Indigenous leaders from a range of organizations came together to call for help Friday in Prince Albert.

Leaders from the Prince Albert Grand Council (PAGC), Meadow Lake Tribal Council (MLTC) and Métis Nation-Saskatchewan (MN-S) hosted a joint media conference Friday afternoon calling for both the provincial and federal governments to provide them more support to help deal with a range of issues in their communities including crime, addictions and poverty.

Besides leadership from the two tribal councils there were also individual chiefs present representing their nations. One of them was Buffalo River Dene Nation Chief Norma Catarat, who explained her nation has declared a state of emergency on two different occasions, with the most recent being the start of last month. Catarat told the media conference she has contracted a security service to patrol the community to provide extra security. She added she was recently made aware that in Saskatchewan overall rates of crime are higher in the north then in the south, but the southern parts get much more in terms of policing resources.

“Does that make sense, not to me,” she said.
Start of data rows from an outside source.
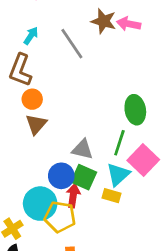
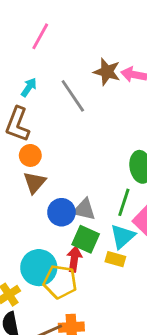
blue circle: (61, 176) -> (61, 212), moved

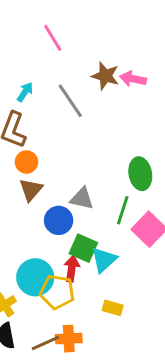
pink line: (40, 36) -> (53, 38), moved, turned -60
gray triangle: (84, 209) -> (82, 198), moved
cyan triangle: (123, 236) -> (104, 260), moved
yellow rectangle: (115, 259) -> (113, 308), moved

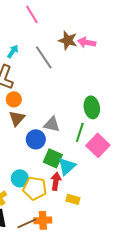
red arrow: (72, 269) -> (56, 181), moved
cyan circle: (35, 277) -> (20, 178), size x0.7

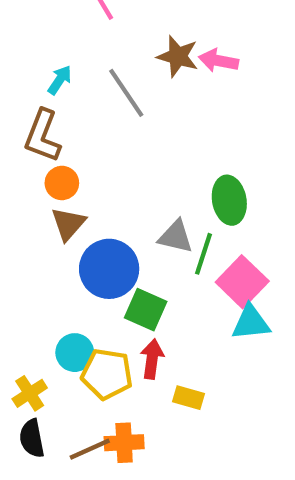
gray triangle: (52, 124) -> (176, 237), moved
blue circle: (36, 139) -> (109, 269), size x1.4
cyan triangle: (67, 166) -> (251, 323), moved, turned 36

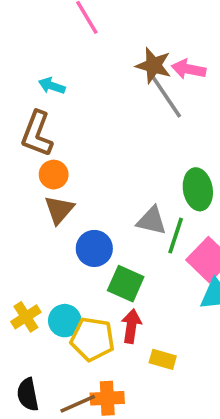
cyan arrow: (60, 80) -> (52, 86), turned -105
gray line: (126, 93) -> (166, 97), moved
blue circle: (109, 269) -> (94, 248), size x0.7
yellow cross: (30, 393) -> (26, 317), moved

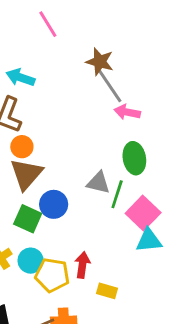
pink arrow: (189, 69) -> (127, 112), moved
cyan arrow: (52, 86) -> (20, 77), size x1.4
brown triangle: (59, 210) -> (26, 174), size x1.4
green square: (126, 284) -> (28, 219), moved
Chief Catarat as well said her nation could be helped by providing subsidized Wifi internet so that families can set cameras which broadcast video to wireless devices so families can keep watch on older family members.

(MLTC Vice Chief Richard Derocher, left, Buffalo River Dene Nation Chief Norma Catarat, PAGC Grand Chief Brian Hardlotte.)

During the media conference the leaders were asked about a recent announcement by the Government of Saskatchewan which promises to create a Saskatchewan Marshal Service to begin operations by 2026. PAGC Vice Chief Joesph Tsannie said he has been trying to get more information about the new law enforcement agency, but has so far not heard anything. MLTC Vice Chief Richard Derocher echoed a similar sentiment adding he didn’t see anything in the announcement of the new policing service mentioning First Nation communities.

“We haven’t discussed with our MLAs yet, to see what that entails and how its going to affect our First Nation communities in northwest Saskatchewan,” he said.

A number of the leaders brought up that providing more enforcement and police resources was an immediate or short term need, adding that to deal with the root causes of many of the issues additional resources are needed for addictions and mental health treatment. Housing was also brought up, with Peter Ballantyne Cree Nation (PBCN) Chief Karen Bird, who joined the media conference virtually, remarking about the large gap in her nation between the amount of housing and the number of members.

“We have 12,000 people in 905 houses,” she said.

Teddy Clark, Chief of the Clearwater River Dene Nation as well put out the call for both levels of government to come sit at the table with First Nations leaders to talk about changes in policy. The chief said in many cases policies governing and impacting First Nations are drawn up by the provincial and federal governments with no input from First Nations. He stressed the need for changes to be made in regards to crafting policy and that First Nations need to be part of the process.

“You need to hear us, you need to understand us,” he said.